# TASK REQUIREMENTS
Omit any picture, and return the remaining data exactly as written.
┌─ MATERIAL FOR THIS EXERCISE
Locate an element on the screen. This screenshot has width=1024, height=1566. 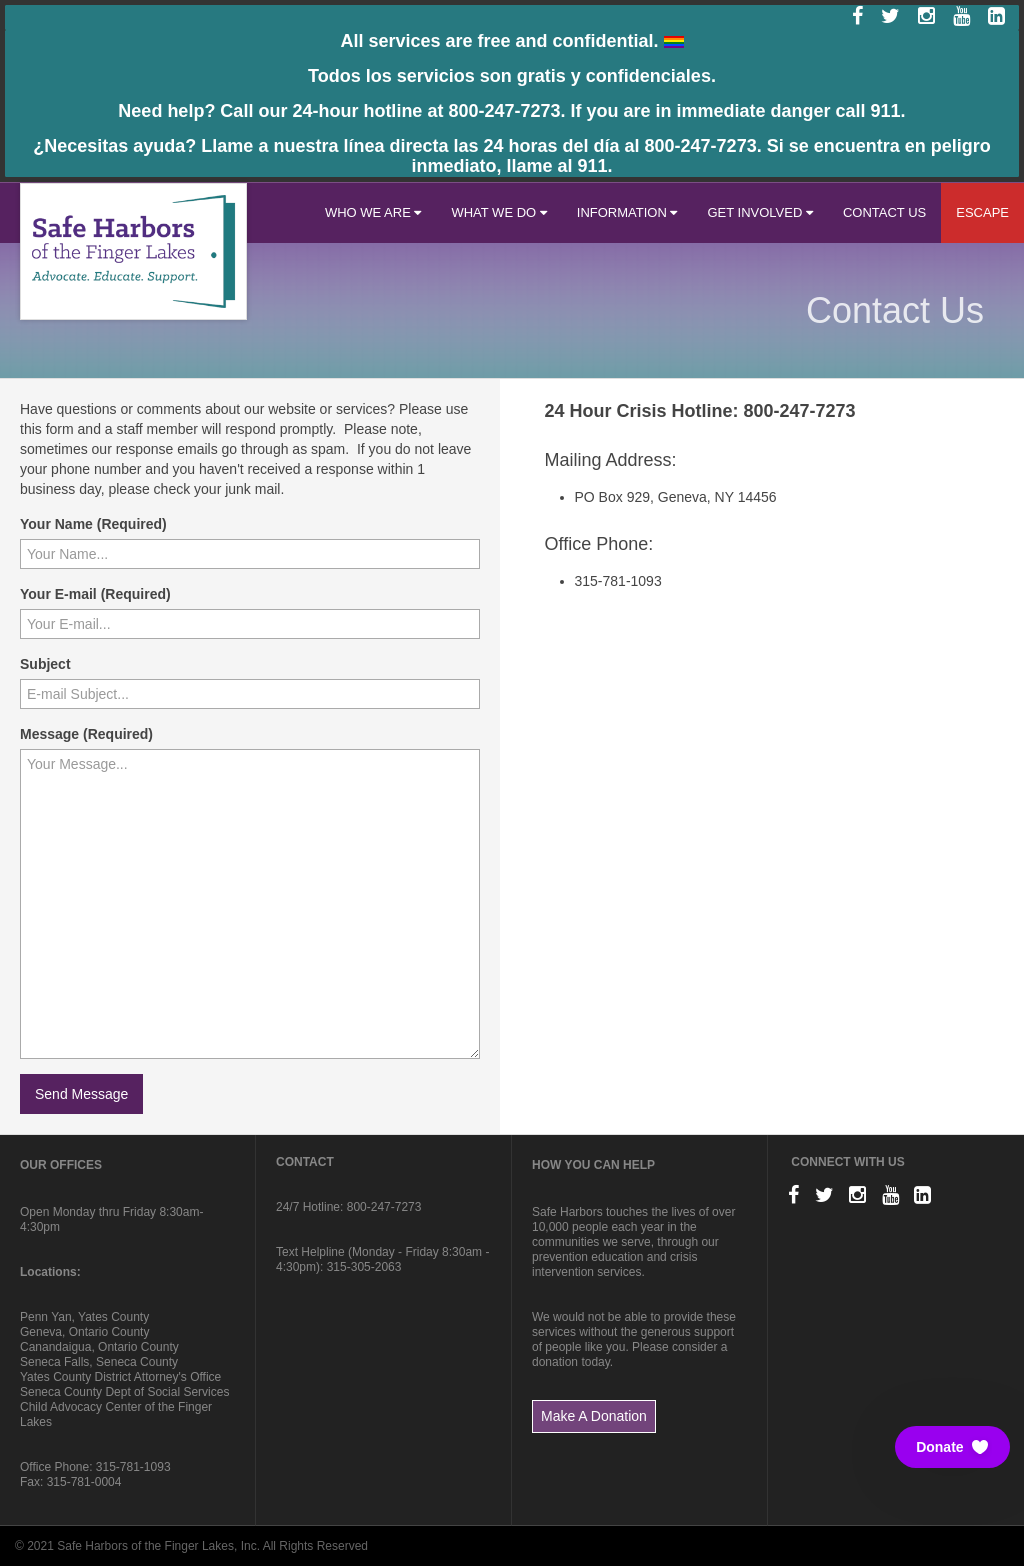
GET INVOLVED is located at coordinates (760, 212).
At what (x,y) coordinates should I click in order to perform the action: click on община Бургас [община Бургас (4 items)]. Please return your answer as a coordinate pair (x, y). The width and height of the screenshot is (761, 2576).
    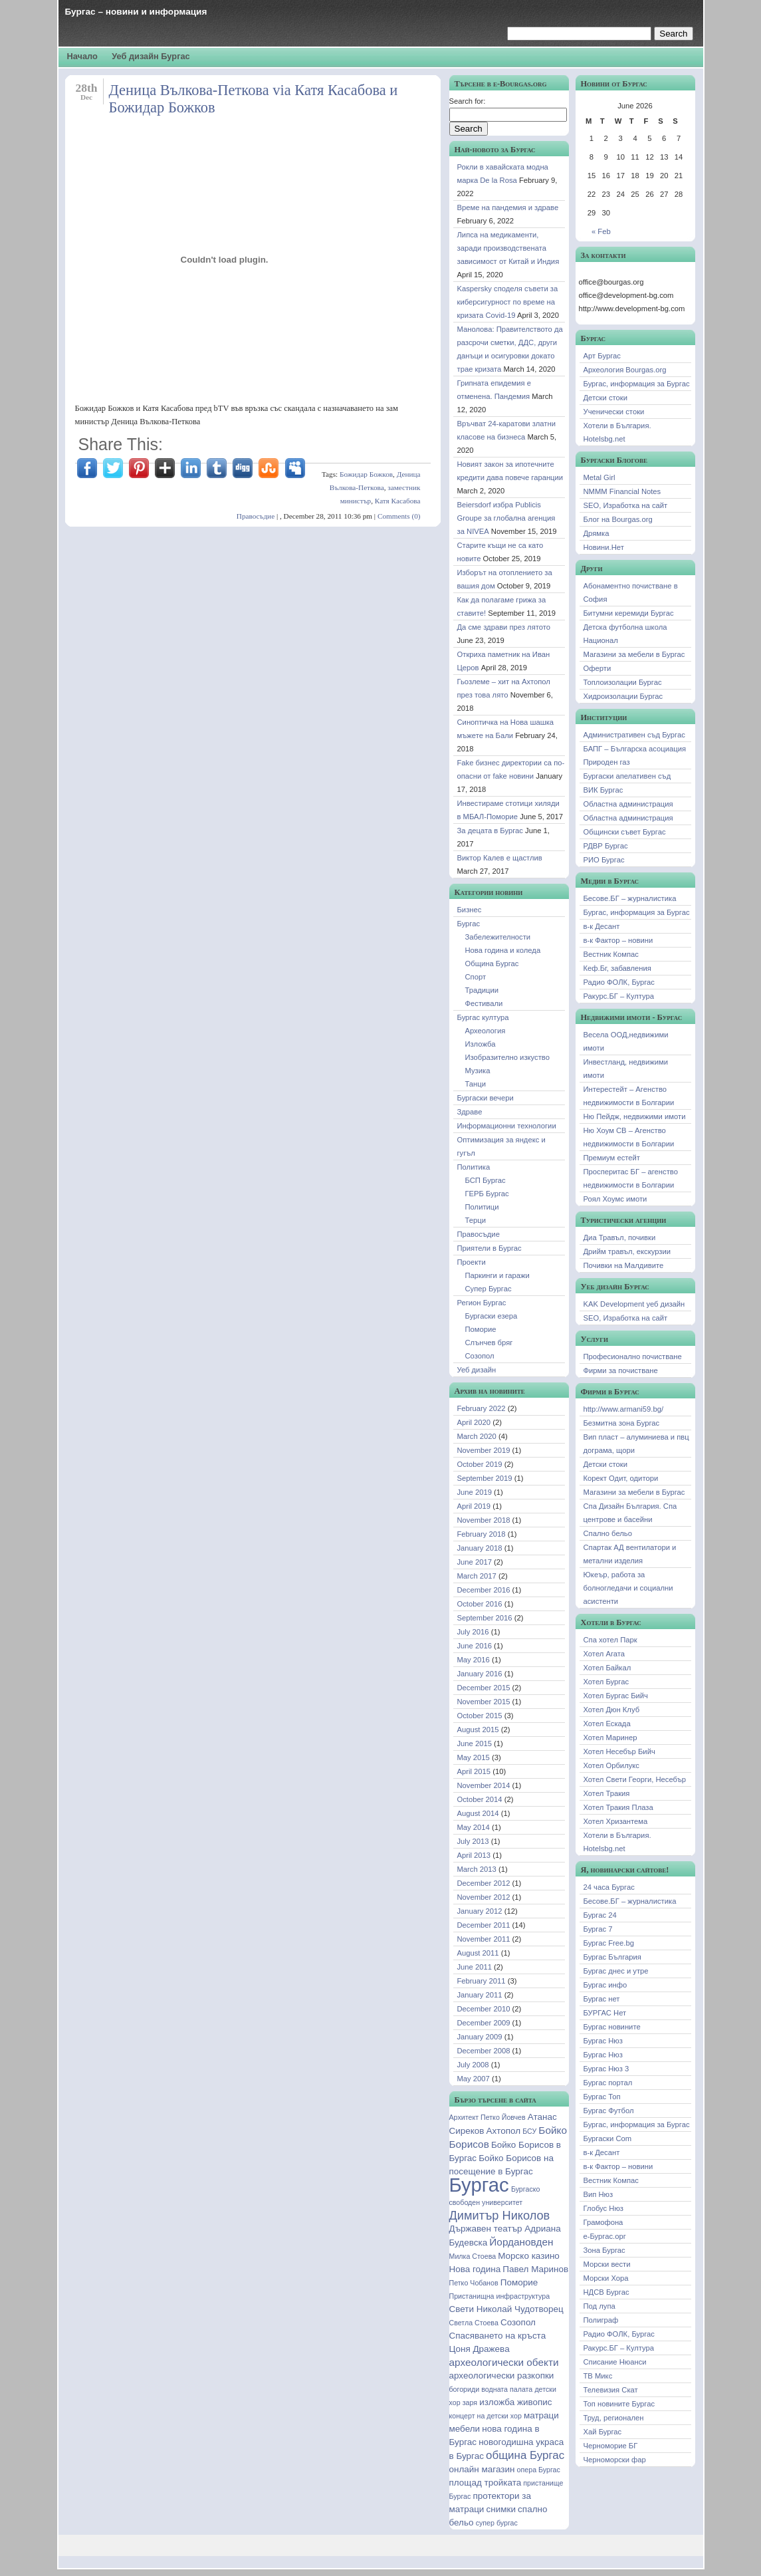
    Looking at the image, I should click on (525, 2455).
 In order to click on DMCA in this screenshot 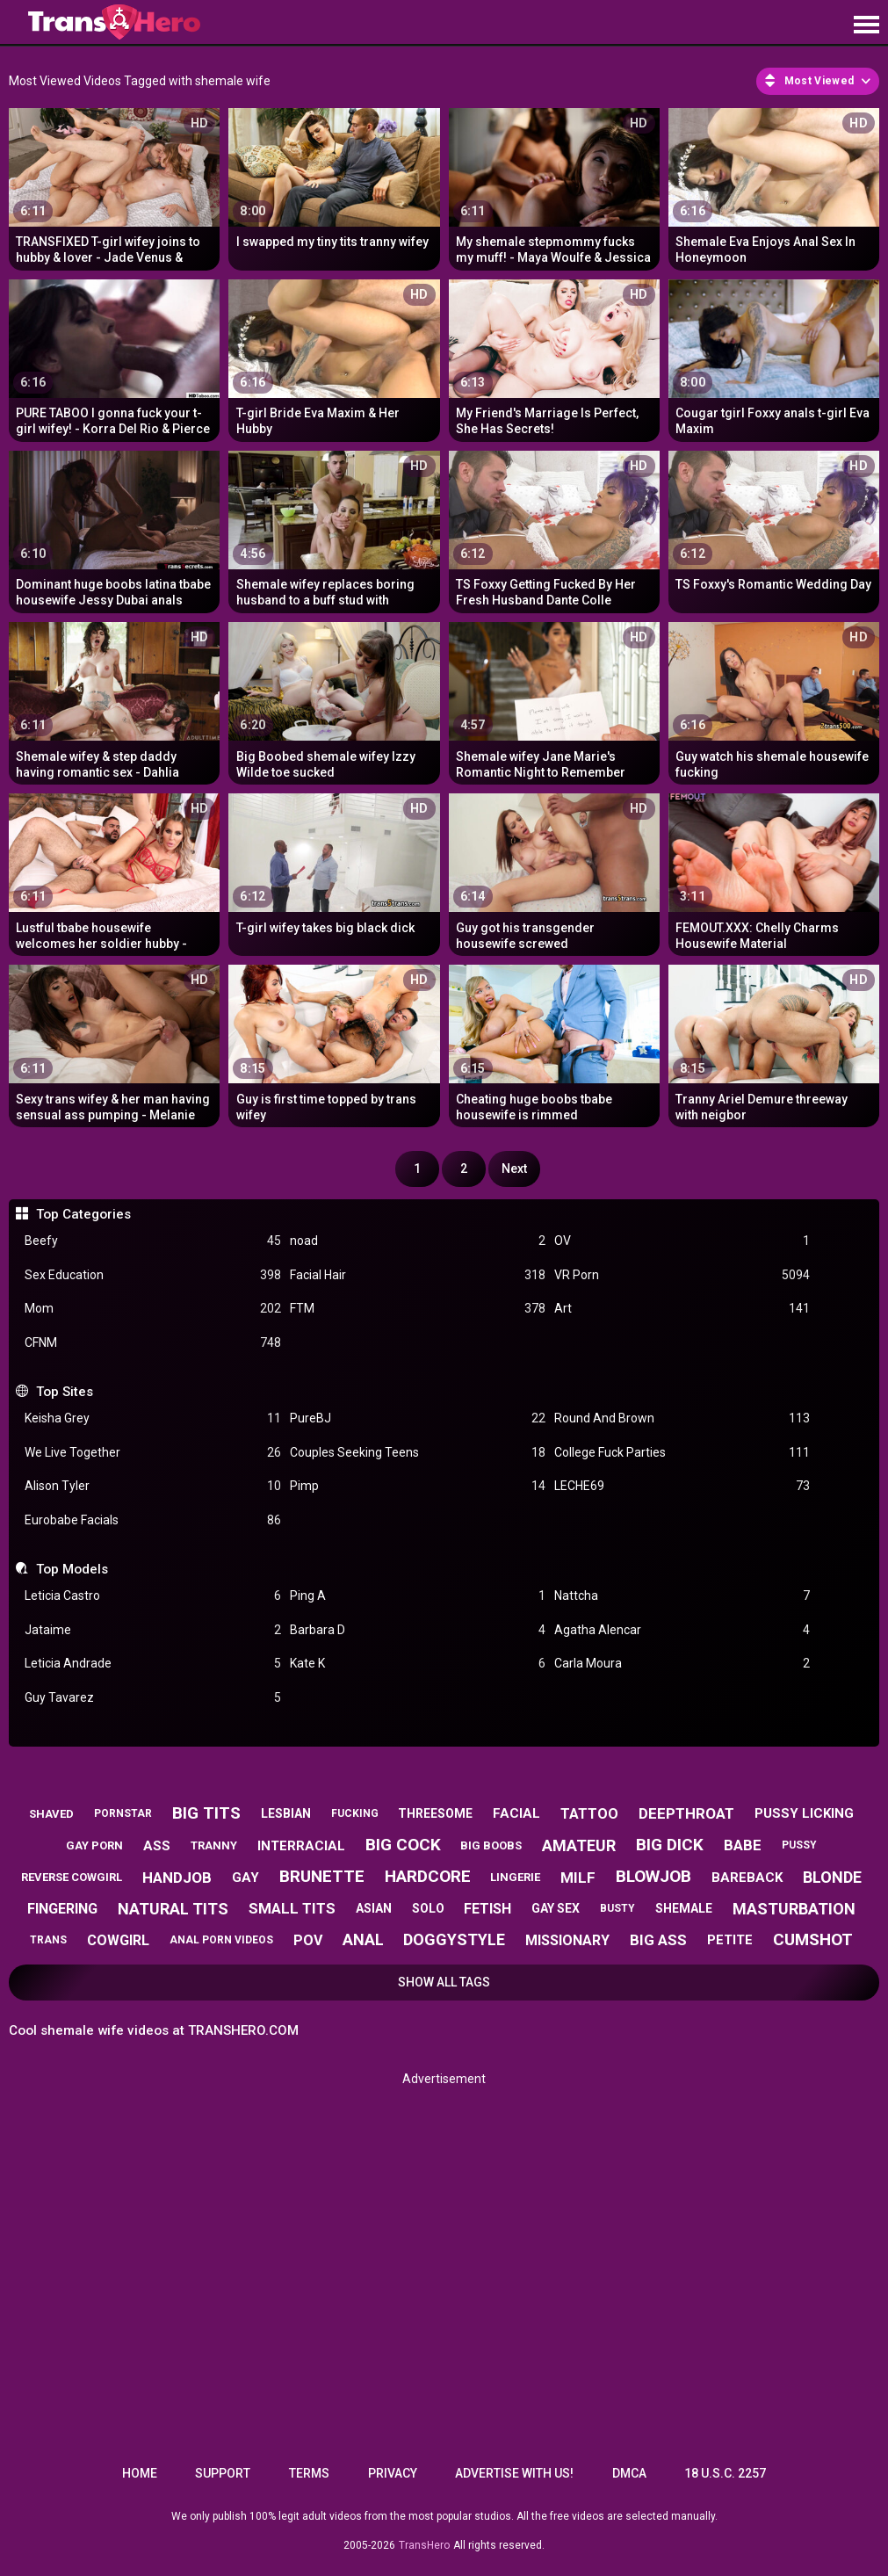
└─
# RESULT
Locate an element on the screen. This screenshot has width=1024, height=1566. 
GET INVOLVED is located at coordinates (760, 212).
At what (x,y) coordinates should I click in order to perform the action: click on община Бургас [община Бургас (4 items)]. Please return your answer as a coordinate pair (x, y). The width and height of the screenshot is (761, 2576).
    Looking at the image, I should click on (525, 2455).
 In order to click on DMCA in this screenshot 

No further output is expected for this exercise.